The first beam slots and/or the second beam slots, when positioned horizontally in the beam web near the upper and lower beam flanges, allow the beam web and beam flanges to buckle independently, that is, when the beam is subjected to its buckling load, the compression flange of the beam buckles out of its horizontal plane and the web of the beam buckles out of its vertical plane when the beam, as part of a structural frame, is subjected to cyclic or earthquake loadings. These first beam slots and/or second beam slots, of predetermined length when positioned horizontally in the beam web near the beam flanges, also eliminate or reduce the lateral-torsional mode of beam buckling which would result in reduced beam moment capacity. Because they eliminate the lateral-torsional mode of buckling, lateral beam flange braces are not required to insure full plastic beam moment capacity when the beam, as part of a structural frame, is subjected to cyclic or earthquake loadings.

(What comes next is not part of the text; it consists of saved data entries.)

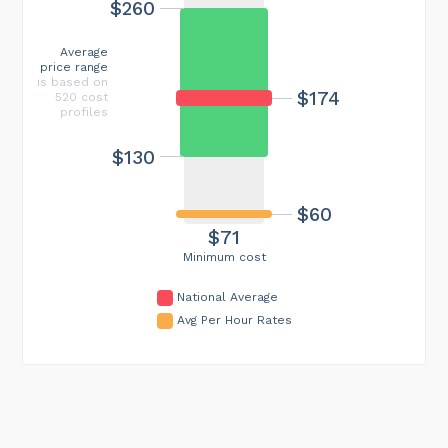
$260
Average
price range
is based on
$174
520 cost
profiles
$130
$60
$71
Minimum cost
National Average
Avg Per Hour Rates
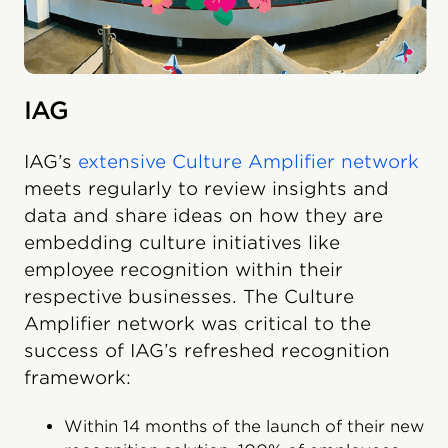
IAG
IAG’s
extensive Culture Amplifier network
meets regularly to review insights and
data and share ideas on how they are
embedding culture initiatives like
employee recognition within their
respective businesses. The Culture
Amplifier network was critical to the
success of IAG’s refreshed recognition
framework:
Within 14 months of the launch of their new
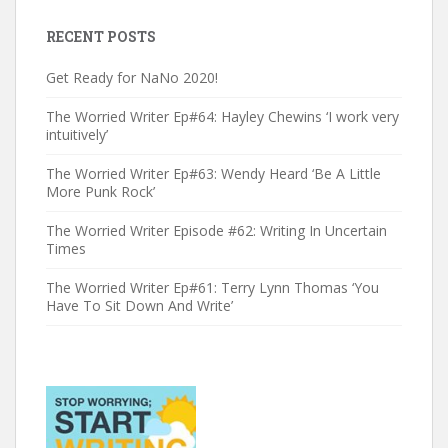
RECENT POSTS
Get Ready for NaNo 2020!
The Worried Writer Ep#64: Hayley Chewins ‘I work very
intuitively’
The Worried Writer Ep#63: Wendy Heard ‘Be A Little
More Punk Rock’
The Worried Writer Episode #62: Writing In Uncertain
Times
The Worried Writer Ep#61: Terry Lynn Thomas ‘You
Have To Sit Down And Write’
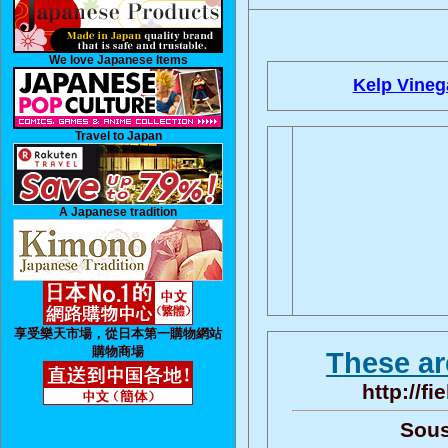
We love Japanese Items
Kelp Vineg
Travel to Japan
A Japanese tradition
享受樂天市場，從日本第一購物網站
購物商場
These ar
http://f
Sous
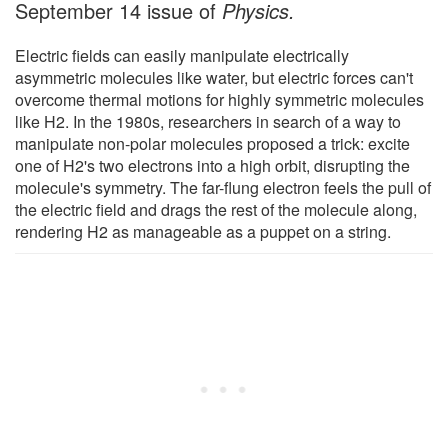
September 14 issue of
Physics.
Electric fields can easily manipulate electrically
asymmetric molecules like water, but electric forces can't
overcome thermal motions for highly symmetric molecules
like H2. In the 1980s, researchers in search of a way to
manipulate non-polar molecules proposed a trick: excite
one of H2's two electrons into a high orbit, disrupting the
molecule's symmetry. The far-flung electron feels the pull of
the electric field and drags the rest of the molecule along,
rendering H2 as manageable as a puppet on a string.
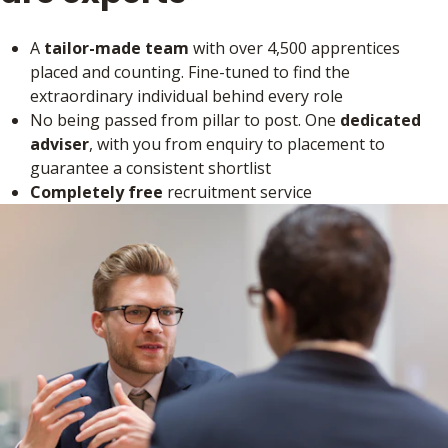
A
tailor-made team
with over 4,500 apprentices
placed and counting. Fine-tuned to find the
extraordinary individual behind every role
No being passed from pillar to post. One
dedicated
adviser
, with you from enquiry to placement to
guarantee a consistent shortlist
Completely free
recruitment service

With respect to the second, or interior horizontal beam web slots, they may be incorporated into the frame without the first beam slots, and in the beam web near the compression flange and at a predetermined distance away from the beam to column connection. Use of these beam slots of predetermined length alone can also reduce the moment capacity of the beam from its full moment capacity by allowing the beam compression flange and beam web to buckle independently out of their horizontal and vertical planes, respectively.
And yet another aspect of the present invention, it has also been discovered that the vertical shear force in the beam flanges is very significantly reduced when horizontal beam web slots are located near the end of the beam and near the beam flanges.
As yet another aspect of the present invention, it has also been discovered that the column slots and/or beam slots of the present invention may be incorporated in structures that include not only the vertically oriented reinforcing plates as described above, but also with structures that include conventional continuity plates, or column-web stiffeners. When used in conjunction with conventional continuity plates, or column-web stiffeners, the generally vertically oriented column slots are positioned in the web of the column, such that the first slot extends vertically from a first terminus hole located above and adjacent to the continuity plate which is adjacent and co-planar to, that is, provides continuity to the upper beam flange, and terminates in a second terminus hole in the column web. A second column slot extends vertically downward from the continuity plate adjacent and co-planar to, that is, providing continuity with, the lower beam flange. In this aspect of the present invention, horizontally extending beam slots, whether single beam slots or double beam slots of the present invention, may also be used with steel frame structures that employ conventional continuity plates.
As yet another aspect of the present invention, it has also been discovered that, in conjunction with the horizontal beam slots of the present invention, the conventional shear plate may be extended in length to accommodate up to three columns of bolts, with conventional separation between bolts. The combination of the upper and/or lower horizontal beam slots and the conventional and/or lengthened shear plates may be used in conjunction with top down welding techniques, bottom up welding techniques or down hand welding techniques.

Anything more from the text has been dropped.